CAJAS DE HERRAMIENTAS

Las empresas toman decisiones por razones que giran en torno a la idea de la creación de valor para sus accionistas. Esta creación de riqueza, este ánimo de lucro, constituye la legítima misión de las entidades mercantiles. Por otra parte, las sociedades, como personas jurídicas que son, no tienen una inteligencia ni una voluntad propia sino que necesitan del concurso de gestores que sepan interpretar en cada momento la situación de los mercados, establecer sus estrategias y adoptar las decisiones que mejor conduzcan al logro de la mencionada misión (ganar dinero).

La entrada en la escena de estos gestores acarrea inevitablemente la aparición del factor humano con todas sus potencialidades, tanto positivas (intuición, inteligencia, valor, etc.) como negativas.
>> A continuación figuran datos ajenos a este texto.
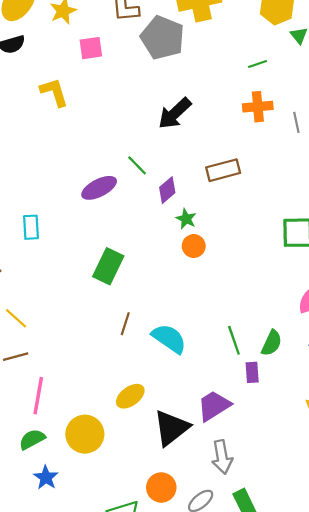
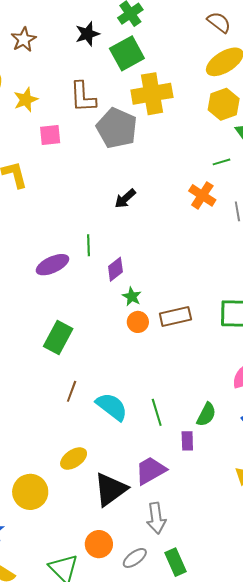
green line: (258, 64) -> (221, 162), moved
orange cross: (258, 107) -> (202, 195), turned 36
black arrow: (175, 113) -> (125, 199), size x0.7
green line: (137, 165) -> (88, 245), turned 40
brown rectangle: (223, 170) -> (175, 316), moved
green line: (234, 340) -> (157, 412), moved

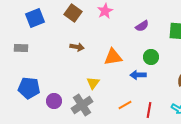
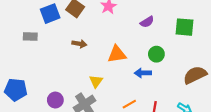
blue square: (35, 18) -> (50, 14), moved
gray rectangle: (21, 48) -> (30, 36), moved
blue pentagon: (29, 88) -> (16, 90), moved

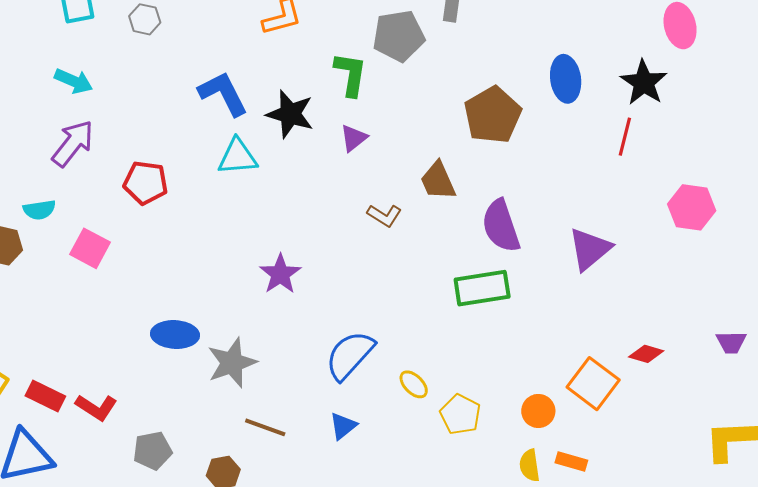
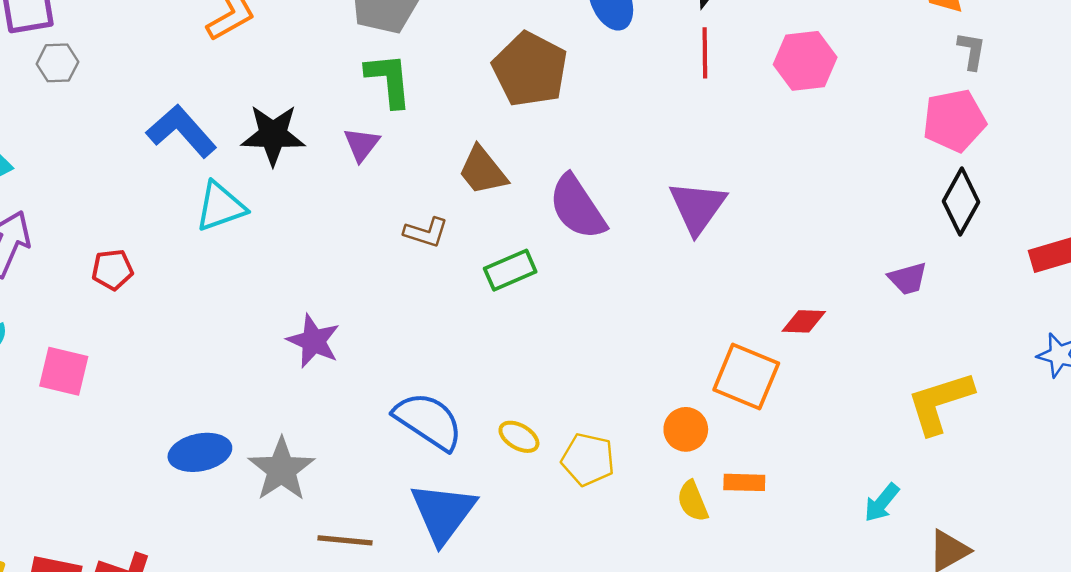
green L-shape: (351, 74) -> (389, 80), moved
red pentagon: (146, 183) -> (112, 270), size x0.7
pink hexagon: (692, 207) -> (805, 61), moved
green rectangle: (482, 288) -> (510, 270), moved, size x0.7
blue semicircle: (350, 355) -> (428, 421), turned 96
blue triangle: (343, 426) -> (443, 513), size x1.8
Se ponen, por ejemplo, de manifiesto intereses personales o corporativos, así como los sentimientos morales o políticos de los gerentes o sencillamente sus particulares manías, influencias todas ellas que no siempre coinciden con la misión de la empresa pudiendo llegar, incluso, a resultar contraproducentes.
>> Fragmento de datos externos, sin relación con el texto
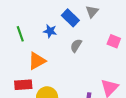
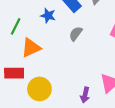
green line: (20, 34) -> (16, 26), moved, turned 42

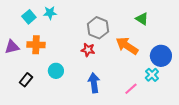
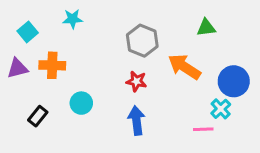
cyan square: (29, 17) -> (28, 32), moved
green triangle: (142, 19) -> (206, 28), turned -40
red star: (88, 50) -> (136, 81), moved
pink line: (131, 89) -> (203, 129), moved, turned 40

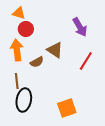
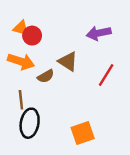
orange triangle: (19, 13) -> (21, 28), moved
purple arrow: (80, 27) -> (99, 33), turned 108
orange arrow: (17, 50) -> (21, 61), turned 115

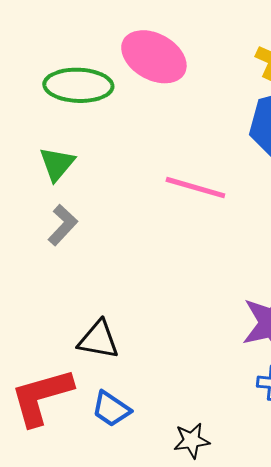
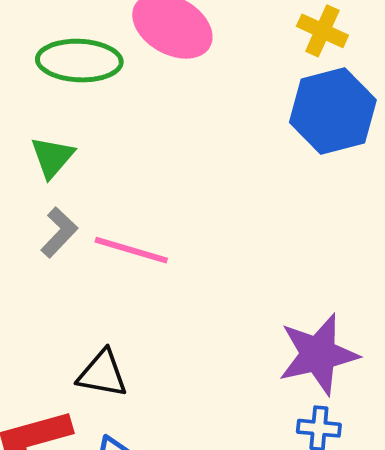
pink line: (195, 188) -> (131, 250), moved

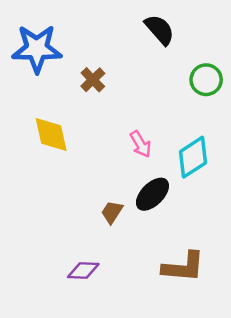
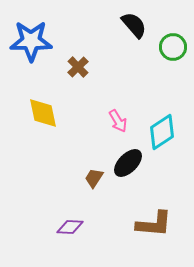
green circle: (206, 80) -> (173, 47), moved

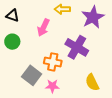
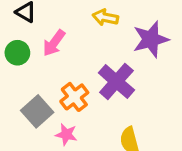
pink arrow: (43, 27) -> (54, 43), moved
orange cross: (53, 62) -> (74, 97), turned 30

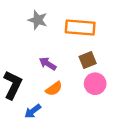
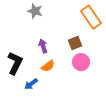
orange rectangle: (80, 27) -> (91, 17), moved, turned 50
purple arrow: (48, 64) -> (43, 46), turned 40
Para enfrentar estas situaciones en las empresas privadas se han articulado remedios más o menos eficaces, como la composición cruzada de los consejos de administración en los que junto a consejeros dominicales y designados por la propia dirección aparecen los llamados “consejeros independientes” con el ánimo, no de que desaparezcan los intereses corporativos o personales, tarea imposible, sino de que al conjugarse unos y otros se neutralicen sus efectos más perniciosos. Los consejos de administración, además, responden de su gestión ante la junta de accionistas y por si todo ello fuera poco, los mercados financieros, sobre todo la bolsa, en cuanto detectan que una determinada empresa amenaza con no satisfacer su sagrada misión de ganar dinero debido a las desviadas decisiones de sus directivos, bien se encargan de castigarla severamente. En último término, si además de no ganar las decisiones de los gestores llevan a la compañía a perder dinero, la ley hará recaer sobre sus espaldas el peso de su responsabilidad personal. Es lo que tiene el capitalismo competitivo, que es muy mirado para estas cosas.
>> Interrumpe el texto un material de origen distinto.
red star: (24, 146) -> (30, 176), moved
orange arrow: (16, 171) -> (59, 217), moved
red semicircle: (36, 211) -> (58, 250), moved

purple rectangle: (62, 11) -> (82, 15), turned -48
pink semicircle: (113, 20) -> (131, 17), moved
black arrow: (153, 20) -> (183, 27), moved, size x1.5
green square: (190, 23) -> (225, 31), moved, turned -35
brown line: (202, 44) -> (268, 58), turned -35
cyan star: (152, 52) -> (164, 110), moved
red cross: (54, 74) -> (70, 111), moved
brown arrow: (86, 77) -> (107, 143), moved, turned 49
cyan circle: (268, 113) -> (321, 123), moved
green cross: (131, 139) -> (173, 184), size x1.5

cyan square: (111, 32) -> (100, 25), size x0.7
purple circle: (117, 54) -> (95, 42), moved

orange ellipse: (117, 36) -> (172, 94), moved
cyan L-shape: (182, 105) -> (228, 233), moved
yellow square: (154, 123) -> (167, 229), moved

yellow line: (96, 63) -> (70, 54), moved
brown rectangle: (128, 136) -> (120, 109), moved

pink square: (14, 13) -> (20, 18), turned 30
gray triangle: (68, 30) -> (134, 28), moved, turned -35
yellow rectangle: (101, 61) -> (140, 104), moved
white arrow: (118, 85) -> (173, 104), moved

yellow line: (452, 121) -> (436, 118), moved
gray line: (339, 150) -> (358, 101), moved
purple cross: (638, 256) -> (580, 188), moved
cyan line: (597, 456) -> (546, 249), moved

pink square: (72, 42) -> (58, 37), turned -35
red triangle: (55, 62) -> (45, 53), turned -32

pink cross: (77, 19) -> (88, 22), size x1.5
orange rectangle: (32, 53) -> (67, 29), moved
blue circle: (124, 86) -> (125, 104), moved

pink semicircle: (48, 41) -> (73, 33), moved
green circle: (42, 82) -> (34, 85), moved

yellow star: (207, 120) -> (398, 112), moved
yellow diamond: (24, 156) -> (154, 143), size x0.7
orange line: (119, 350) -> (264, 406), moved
La actividad de la administración, sin embargo, no se rige (ni debería hacerlo jamás) por criterios de este tipo. La administración debe servir con objetividad los intereses generales que le defina en cada momento el sistema político con pleno sometimiento a la ley y del modo más eficiente posible.

Las cajas de ahorro, por su parte, tienen también una misión que cumplir y que orienta y preside todo su actuar, es su “Obra Social”.
La obra social de las cajas no es, como a veces da la impresión, una especie de liberalidad que tales entidades financieras tienen a gala dedicar por razones de “responsabilidad social corporativa”, no.

La obra social constituye precisamente la razón de ser de las cajas de ahorro, máxime de las cajas de ahorro territoriales fundadas por las propias administraciones públicas. La obra social es a las cajas lo que el ánimo de lucro a las empresas privadas, el canon de su racionalidad, su misión.

Siendo esto así, será forzoso interpretar que cualquier decisión que distrajere recursos de tal finalidad, por ejemplo inmovilizando capitales en forma de participaciones en carteras de control de empresas privadas, se aleja del objetivo primordial de las cajas por motivos que solo pueden fundamentarse lógicamente en los intereses personales, corporativos o políticos de los gestores.

En estas circunstancias, si se tratara de empresas privadas, sabemos como reaccionarían los mecanismos de control (Junta de accionistas, mercados, etc.) pero, si esto ocurre en las cajas… ¿quién y cómo reaccionará?

El Gobierno Vasco, por sí solo o con la cooperación de las Diputaciones Forales puede ¡faltaría más! diseñar e implementar una política industrial de corte nacionalista (el declarado “elemento clave” es el mantenimiento en Euskadi de los centros de decisión de las empresas beneficiarias) o de cualquier otro tipo. Las bondades o perjuicios de esa u otra decisión habrán de ser objeto, en su caso, de debate en otros foros, lo único que puede exigírsele de antemano es que se desarrolle con respeto a la legalidad (incluida la normativa de la Unión Europea) y que sea objetiva, eficaz y económica.

Ahora bien, embarcar a las cajas de ahorro territoriales en ello, desviar sus excedentes, inmovilizándolos, respecto de la Obra Social y construir mediante la pantalla de la oscura personalidad jurídica de las cajas una apariencia de “privacidad” que facilite la elusión de los requisitos legales de las ayudas publicas a las empresas del país, son cuestiones que requieren una inmediata discusión y una exposición pública y transparente de lo que se pretende.